Study on the static mechanical behavior and energy evolution of layered sandstone after impact-disturbed

Dynamic disturbances induced by drill-and-blast excavation often cause damage to layered rock masses, yet the static mechanical response of such damaged layered rock remains inadequately studied. This investigation examines the effects of impact disturbance and bedding angle on the static mechanical behavior and energy evolution of layered rock masses by combining split Hopkinson pressure bar pre-damage treatment with conventional triaxial compression tests.
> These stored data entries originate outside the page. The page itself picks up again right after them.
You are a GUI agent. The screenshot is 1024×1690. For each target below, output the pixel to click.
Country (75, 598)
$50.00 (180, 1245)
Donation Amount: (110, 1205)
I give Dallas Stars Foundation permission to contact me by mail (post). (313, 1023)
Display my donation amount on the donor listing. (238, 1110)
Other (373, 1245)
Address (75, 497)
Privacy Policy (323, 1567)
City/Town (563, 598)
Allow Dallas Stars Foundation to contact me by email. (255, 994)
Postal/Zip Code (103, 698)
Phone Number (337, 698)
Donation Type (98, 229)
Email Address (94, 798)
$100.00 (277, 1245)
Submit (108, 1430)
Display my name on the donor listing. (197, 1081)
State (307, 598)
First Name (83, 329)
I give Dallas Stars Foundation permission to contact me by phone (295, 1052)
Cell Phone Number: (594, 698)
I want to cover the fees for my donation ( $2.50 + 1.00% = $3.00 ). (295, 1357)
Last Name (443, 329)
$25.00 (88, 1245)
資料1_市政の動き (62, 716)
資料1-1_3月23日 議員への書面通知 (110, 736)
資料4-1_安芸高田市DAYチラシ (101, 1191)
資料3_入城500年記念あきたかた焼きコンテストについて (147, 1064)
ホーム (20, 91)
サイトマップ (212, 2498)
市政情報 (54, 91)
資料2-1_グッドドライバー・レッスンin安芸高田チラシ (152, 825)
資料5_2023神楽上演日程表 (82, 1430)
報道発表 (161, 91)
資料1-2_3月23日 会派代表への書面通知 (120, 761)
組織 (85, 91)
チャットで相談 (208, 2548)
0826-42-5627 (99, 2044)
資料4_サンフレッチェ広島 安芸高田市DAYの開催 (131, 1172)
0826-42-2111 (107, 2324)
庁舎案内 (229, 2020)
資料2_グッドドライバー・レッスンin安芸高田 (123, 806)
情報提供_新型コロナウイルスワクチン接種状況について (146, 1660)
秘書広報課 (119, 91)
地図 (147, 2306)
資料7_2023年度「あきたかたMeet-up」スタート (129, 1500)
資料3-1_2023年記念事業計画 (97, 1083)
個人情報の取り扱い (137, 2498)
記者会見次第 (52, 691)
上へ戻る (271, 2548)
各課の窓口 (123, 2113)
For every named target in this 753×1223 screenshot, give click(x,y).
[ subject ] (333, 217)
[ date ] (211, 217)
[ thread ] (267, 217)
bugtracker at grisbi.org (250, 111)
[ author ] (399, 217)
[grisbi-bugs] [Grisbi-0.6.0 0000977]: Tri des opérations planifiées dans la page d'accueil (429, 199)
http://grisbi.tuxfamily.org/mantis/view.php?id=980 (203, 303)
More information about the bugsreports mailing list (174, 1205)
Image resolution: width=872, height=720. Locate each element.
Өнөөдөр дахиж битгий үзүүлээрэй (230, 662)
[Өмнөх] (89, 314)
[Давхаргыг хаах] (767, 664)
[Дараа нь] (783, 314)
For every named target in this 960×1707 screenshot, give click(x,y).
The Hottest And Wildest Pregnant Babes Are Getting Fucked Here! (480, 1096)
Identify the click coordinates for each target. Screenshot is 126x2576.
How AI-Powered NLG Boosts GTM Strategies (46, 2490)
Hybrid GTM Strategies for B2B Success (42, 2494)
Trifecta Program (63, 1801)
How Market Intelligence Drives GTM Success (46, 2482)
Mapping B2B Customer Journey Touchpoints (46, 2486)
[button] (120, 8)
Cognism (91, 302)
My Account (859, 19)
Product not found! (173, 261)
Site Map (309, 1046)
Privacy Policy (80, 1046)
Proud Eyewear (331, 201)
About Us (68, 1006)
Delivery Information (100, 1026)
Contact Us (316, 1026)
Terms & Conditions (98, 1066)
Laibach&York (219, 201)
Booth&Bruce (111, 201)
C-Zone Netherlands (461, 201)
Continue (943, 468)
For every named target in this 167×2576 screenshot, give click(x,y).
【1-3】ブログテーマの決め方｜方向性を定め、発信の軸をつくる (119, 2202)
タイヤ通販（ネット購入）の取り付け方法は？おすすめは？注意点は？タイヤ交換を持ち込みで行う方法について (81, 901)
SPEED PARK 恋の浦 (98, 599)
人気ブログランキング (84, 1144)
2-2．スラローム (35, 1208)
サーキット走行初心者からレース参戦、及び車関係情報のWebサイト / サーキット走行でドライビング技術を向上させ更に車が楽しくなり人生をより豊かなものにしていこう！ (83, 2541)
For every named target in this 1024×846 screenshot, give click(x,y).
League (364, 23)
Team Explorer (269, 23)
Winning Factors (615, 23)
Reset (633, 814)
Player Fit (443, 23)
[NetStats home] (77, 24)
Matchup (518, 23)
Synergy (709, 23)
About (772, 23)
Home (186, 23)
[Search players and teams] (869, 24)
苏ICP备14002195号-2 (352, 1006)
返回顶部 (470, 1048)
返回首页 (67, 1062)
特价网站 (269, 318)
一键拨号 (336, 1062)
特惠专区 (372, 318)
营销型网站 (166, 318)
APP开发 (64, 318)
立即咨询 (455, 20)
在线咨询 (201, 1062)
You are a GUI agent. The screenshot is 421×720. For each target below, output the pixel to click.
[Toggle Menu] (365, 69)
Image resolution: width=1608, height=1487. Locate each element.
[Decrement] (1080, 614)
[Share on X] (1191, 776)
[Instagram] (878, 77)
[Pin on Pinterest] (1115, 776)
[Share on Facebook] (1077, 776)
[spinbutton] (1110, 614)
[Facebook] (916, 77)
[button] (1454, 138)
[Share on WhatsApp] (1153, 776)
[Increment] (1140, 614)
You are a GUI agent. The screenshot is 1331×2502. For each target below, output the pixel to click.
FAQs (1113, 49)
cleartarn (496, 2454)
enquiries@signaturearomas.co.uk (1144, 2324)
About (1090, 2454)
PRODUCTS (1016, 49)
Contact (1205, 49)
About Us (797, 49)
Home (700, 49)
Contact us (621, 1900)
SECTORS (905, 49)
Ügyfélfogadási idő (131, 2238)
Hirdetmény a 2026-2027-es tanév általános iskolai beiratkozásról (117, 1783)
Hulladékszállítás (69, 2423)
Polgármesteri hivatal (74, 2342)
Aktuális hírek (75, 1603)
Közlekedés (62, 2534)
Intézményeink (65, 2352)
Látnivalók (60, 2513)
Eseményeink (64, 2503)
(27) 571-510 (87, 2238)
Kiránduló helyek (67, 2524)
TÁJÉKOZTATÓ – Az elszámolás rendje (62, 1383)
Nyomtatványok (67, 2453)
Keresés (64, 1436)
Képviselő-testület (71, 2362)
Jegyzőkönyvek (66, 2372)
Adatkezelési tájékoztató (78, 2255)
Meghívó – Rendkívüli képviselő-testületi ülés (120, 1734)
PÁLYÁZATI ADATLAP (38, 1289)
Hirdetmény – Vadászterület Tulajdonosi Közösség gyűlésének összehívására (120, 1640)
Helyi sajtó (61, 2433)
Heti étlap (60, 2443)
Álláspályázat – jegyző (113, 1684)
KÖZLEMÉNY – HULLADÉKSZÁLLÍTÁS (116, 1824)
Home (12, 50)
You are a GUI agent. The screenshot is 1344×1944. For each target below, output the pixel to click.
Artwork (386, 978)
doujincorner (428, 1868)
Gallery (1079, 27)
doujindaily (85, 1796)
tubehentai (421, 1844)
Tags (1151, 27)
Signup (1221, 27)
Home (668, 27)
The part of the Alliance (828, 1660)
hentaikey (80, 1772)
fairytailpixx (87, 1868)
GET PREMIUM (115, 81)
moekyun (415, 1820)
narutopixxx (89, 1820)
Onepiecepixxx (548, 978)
The results show that: 1) Both undamaged and impact-damaged rock samples exhibit U-shaped trends in dynamic/static peak strength, dynamic/static elastic modulus, total peak energy, and energy storage limit as bedding angle increases, with minima consistently occurring 60°. 2) The effect of impact disturbance on static mechanical behavior of layer rock masses exhibit the orientation-dependent evolution: at 0°, the impact primarily produces a strengthening effect, while at 30°, 45°, 60°, 90°, it induces cumulative damage and leads to degradation of mechanical performance. 3) Impact disturbance does not significantly alter the characteristic failure patterns of layered rock masses, and the final failure pattern remains dominated by the bedding angle. These findings lay a theoretical foundation for optimizing stability control in layered rock tunnels subjected to blasting-induced disturbances.